Start of Block

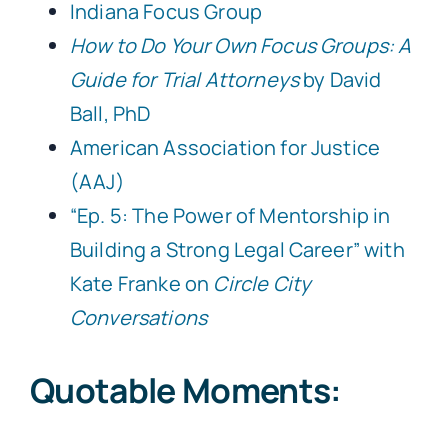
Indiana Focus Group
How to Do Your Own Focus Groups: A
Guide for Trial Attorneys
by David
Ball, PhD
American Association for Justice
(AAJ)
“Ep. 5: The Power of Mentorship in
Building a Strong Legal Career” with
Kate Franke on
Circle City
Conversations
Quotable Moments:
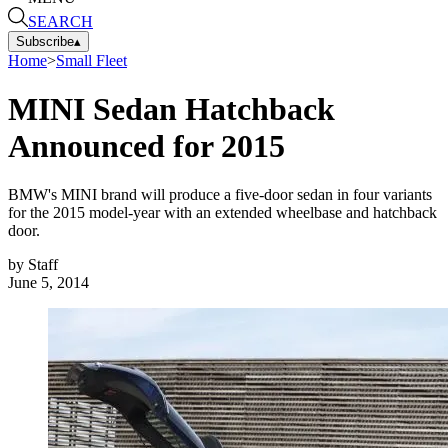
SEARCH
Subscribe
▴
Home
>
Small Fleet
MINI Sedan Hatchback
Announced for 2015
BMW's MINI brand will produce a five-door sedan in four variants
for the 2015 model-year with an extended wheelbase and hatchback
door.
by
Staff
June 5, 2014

End of Block

WHAT YOU SHOULD DO: No pictures go in the copy. Output exactly the lines from the line containing "Kate Franke on" through the end of the listing above.

TASK ANSWER:
Kate Franke on
Circle City
Conversations
Quotable Moments:
SEARCH
Subscribe
▴
Home
>
Small Fleet
MINI Sedan Hatchback
Announced for 2015
BMW's MINI brand will produce a five-door sedan in four variants
for the 2015 model-year with an extended wheelbase and hatchback
door.
by
Staff
June 5, 2014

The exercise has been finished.